Like Campbell, White brings in-depth experience to his position. He was a lateral transfer to APD from the Houston police department, is an army veteran, has a command of police procedure and understands crisis management.

Mike Santullo, former communications officer for Mayor Ken Schultz, says White's law enforcement credentials give him entree with the fellow professionals he will lead, but the sheriff's reputation as a "publicity hound" is a potential pothole. He said White, a former reporter for KRQE-TV, may want do dial down his profile as Berry works to establish his image as the city's leader.

Some observers see the stamp of former ABQ GOP Congresswoman Heather Wilson on the White appointment. The two are close and City Hall could provide jobs for out of power Republicans. That's to be expected--to the victor go the spoils. The main threat to the embryonic Berry administration will be the far right wing of the Republican Party and undue pressure it places on the new mayor.

For White, the new job will be a boost to his standard of living. Dinelli makes about $122,000 a year. The Sheriff makes around $75,000.

Cris Sanchez
When White resigns as Sheriff to take his new gig (Berry takes office Dec. 1) he will likely be handing over the keys to a Democrat. The Bernalillo County Commission--three Dems and two R's--will name White's replacement who will fill out his term until the end of 2010. If the Dems don't start fighting among themselves, they will be able to name the new sheriff.

Early handicapping has Cris Sanchez, (spelled that way), a retired Sheriff's department officer who ran against White in 2002, as one of the favorites. Also, ABQ police commander Conrad Candelaria is being mentioned. As we blogged Tuesday, he has applied for the post of US Marshal for NM, but has said if he did not get that job, he would seek the sheriff's post.
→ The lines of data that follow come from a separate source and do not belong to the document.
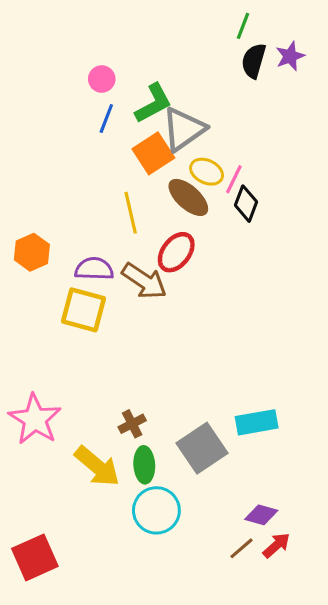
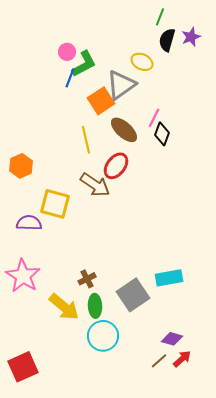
green L-shape: (153, 103) -> (84, 64), moved
yellow ellipse: (207, 172) -> (142, 62), moved
purple semicircle: (94, 269) -> (29, 223), moved

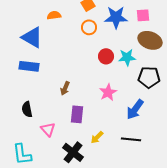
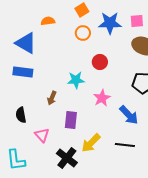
cyan star: (127, 57) -> (76, 80), moved
brown arrow: (65, 88) -> (52, 98), moved
blue arrow: (135, 109) -> (129, 115), turned -80
yellow arrow: (97, 137) -> (91, 143), size x1.5

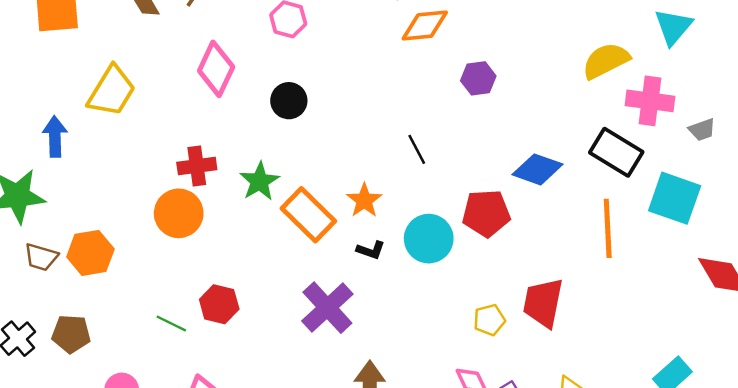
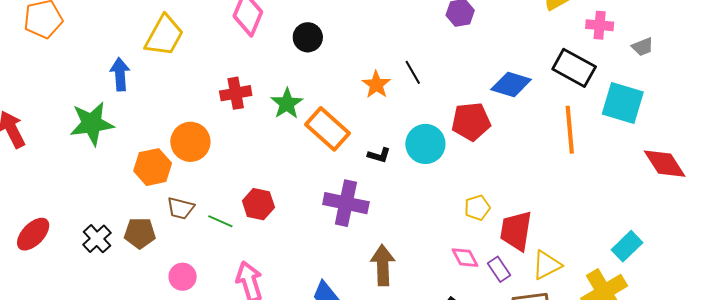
pink cross: (650, 101) -> (600, 25), size x0.7
orange star: (364, 200) -> (376, 85), moved
orange circle: (179, 213) -> (190, 142), moved
brown trapezoid: (41, 257) -> (181, 208), moved
red trapezoid: (543, 303) -> (516, 231), moved
purple cross: (327, 308) -> (346, 203), turned -33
An announcement on the Marshal position is expected soon.

For the R's, US Marshal Gordon Eden, presumed to be out soon, is mentioned as a possible sheriff contender. But the two R commissioners will have to hope the three Dems are divided if they are to have a chance at getting one of their own. The appointed term runs until the end of 2010.


Jim White, no relation to Darren, was, as expected, named last night by the Bernalillo County Commission to fill the far NE Heights state House seat that Mayor-elect Berry resigned. White, 67, ran for the seat against Berry four years ago. This is a heavy R seat and the party can be expected to hold it again in 2010. White says he will run in the June primary. Dem Commissioner Maggie Hart Stebbins voted against the appointment, saying she needed more time. But the special legislative session starts Saturday and the commission--rightly so--decided the district deserved to be heard there.


There's more. Steve Pearce comes with $508,000 to kick off his campaign to reclaim the southern NM House seat now held by Dem Harry Teague who at the end of June had $574K on hand. Boy, the campaign consultants are going to make some dough on that race.